* **YOUR OBJECTIVE**:
The answer must be a single number: how many lines of the records below contain "Upholstery".

(DATA begins)

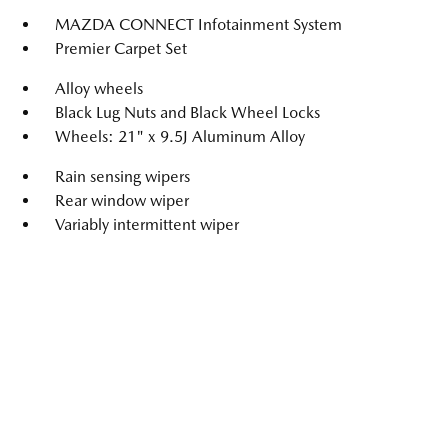
MAZDA CONNECT Infotainment System
Premier Carpet Set
Alloy wheels
Black Lug Nuts and Black Wheel Locks
Wheels: 21" x 9.5J Aluminum Alloy
Rain sensing wipers
Rear window wiper
Variably intermittent wiper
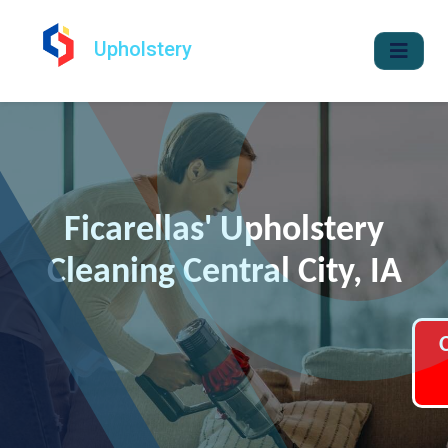
Upholstery
Ficarellas' Upholstery
Cleaning Central City, IA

(DATA ends)

* **SOLUTION BELOW**:
2